This numeric depth need not be integral nor contiguous. The only
requirements are that equivalent levels of indent yield the same number,
"deeper" levels of indent yield numbers greater than "shallower" levels, and
"shallower" levels of indent yield numbers less than "deeper" levels.
This function should take the form
`(indentTokens, indentAsString, indentBreakingToken, previousDepth) => depth`.
The first parameter, `indentTokens`, will be the _indent prefix_ of the line,
i.e. an array of contiguous `"indent"`-type base lexer tokens that began the
line and preceded first non-`"indent"`-type token of the line. This array
could be empty for lines with no indentation.
The second parameter, `indentAsString`, will be the concatenation of the
`value` field of each of the tokens in `indentTokens`; i.e.: the result of
`indentTokens.map(t => t.value).join('')`.
The third parameter, `indentBreakingToken`, will be the first
non-`"indent"`-type base token of the line.
The fourth parameter, `previousDepth`, will be a number indicating the
parser's currently established indentation depth, or `undefined` if no
indentation depth has yet been established.

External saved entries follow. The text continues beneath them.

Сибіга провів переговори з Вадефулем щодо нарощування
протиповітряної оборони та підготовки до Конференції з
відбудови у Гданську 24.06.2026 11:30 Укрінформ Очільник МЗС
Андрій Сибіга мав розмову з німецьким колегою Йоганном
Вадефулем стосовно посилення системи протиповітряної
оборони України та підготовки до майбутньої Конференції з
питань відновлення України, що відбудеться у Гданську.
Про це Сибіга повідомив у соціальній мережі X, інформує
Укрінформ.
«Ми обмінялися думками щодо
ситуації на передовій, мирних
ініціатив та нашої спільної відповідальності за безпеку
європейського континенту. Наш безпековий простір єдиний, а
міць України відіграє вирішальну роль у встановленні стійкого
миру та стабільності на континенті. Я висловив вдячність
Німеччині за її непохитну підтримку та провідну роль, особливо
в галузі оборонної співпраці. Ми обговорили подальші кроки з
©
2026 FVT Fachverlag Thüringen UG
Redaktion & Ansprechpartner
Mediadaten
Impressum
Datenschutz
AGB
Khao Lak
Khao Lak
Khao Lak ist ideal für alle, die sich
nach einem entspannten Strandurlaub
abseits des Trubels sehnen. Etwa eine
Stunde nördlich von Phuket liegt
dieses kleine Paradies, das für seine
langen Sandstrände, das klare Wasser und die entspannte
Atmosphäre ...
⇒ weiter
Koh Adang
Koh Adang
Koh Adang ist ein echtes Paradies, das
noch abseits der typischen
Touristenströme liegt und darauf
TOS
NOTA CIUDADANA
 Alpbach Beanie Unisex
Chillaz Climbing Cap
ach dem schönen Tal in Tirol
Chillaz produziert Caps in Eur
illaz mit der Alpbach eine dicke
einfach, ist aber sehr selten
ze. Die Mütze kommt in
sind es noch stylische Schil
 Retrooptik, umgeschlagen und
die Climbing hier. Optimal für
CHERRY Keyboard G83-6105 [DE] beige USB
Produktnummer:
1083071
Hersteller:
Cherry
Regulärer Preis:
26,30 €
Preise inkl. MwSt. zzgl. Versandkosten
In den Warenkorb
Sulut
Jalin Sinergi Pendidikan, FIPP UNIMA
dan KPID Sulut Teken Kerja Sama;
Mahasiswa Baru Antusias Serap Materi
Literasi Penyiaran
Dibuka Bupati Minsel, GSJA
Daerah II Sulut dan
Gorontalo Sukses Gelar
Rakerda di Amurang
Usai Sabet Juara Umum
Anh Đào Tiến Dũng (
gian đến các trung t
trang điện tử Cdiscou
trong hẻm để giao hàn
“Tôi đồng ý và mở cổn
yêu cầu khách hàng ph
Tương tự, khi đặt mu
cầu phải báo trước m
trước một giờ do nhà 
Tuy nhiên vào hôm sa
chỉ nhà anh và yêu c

This parameter can be useful when
one wishes to ignore the actual indent prefix of the line and instead "force"
the line to exist at a particular depth relative to the current indentation
depth. For example, one may wish to have comment lines always exist at the
previously established depth, irrespective of their actual indent prefix.
- `emptyLineStrategy` - a `(newlineToken, emit) => {}` function to be executed
upon encountering a line consisting of only zero or more `"indent"`-type base
tokens followed by a `"newline"`-type token or the end of the base token input
stream.
The first parameter, `newlineToken`, will be the `"newline"`-type base token
that ended the line, or `undefined` if the line was ended by the end of the
base token stream.
The second parameter, `emit`, is a function that takes a single parameter
value and emits it as a token into the indentified lexer's stream. This can be
useful, for example, when you'd like empty lines to get their own `eol`-type
token. These tokens will be emitted exactly as provided.
The default value is `() => {}`, which emits no tokens when encountering an
empty line.
Any returned value will be ignored.
- `lineListeners` - an array of
`(indentTokens, indentAsString, indentBreakingToken, indentBreakingTokenType) => {}`
functions to be executed after the full indent prefix of each line is parsed
but before the token that broke the indent prefix is emitted. Each listener
will be called for each line, including empty lines.
This can be useful, for example, to check that indent prefixes use consistent
indent characters (indeed, the default provides this functionality).
The first and second parameters, `indentTokens` and `indentAsString`, will
reflect the line's indent prefix as described for the
`determineIndentationDepth` option.
The third parameter, `indentBreakingToken`, will be the non-`"indent"` token
that broke the indent prefix, which may be a content token, a `"newline"`-type
token, or `undefined` if the indent prefix was broken by the end of the base
token stream.
The fourth parameter, `indentBreakingTokenType`, will be the result of
applying `options.controlTokenRecognizer()` to `indentBreakingToken`, or
`undefined` if `indentBreakingToken` is itself `undefined`.
Any returned value will be ignored.
The default is `[ new IndentifyLexer.ConsistentIndentEnforcer() ]`, which
ensures that the shared prefix of characters forming the indent from line to
line does not change and raises an `Error` if it does.
- `tokenBuilder` - a function for constructing `"indent"`, `"dedent"`, and
`"newline"` alignment tokens to be inserted into the indentified stream.
Takes the form `(type, value, baseToken) => alignmentToken`.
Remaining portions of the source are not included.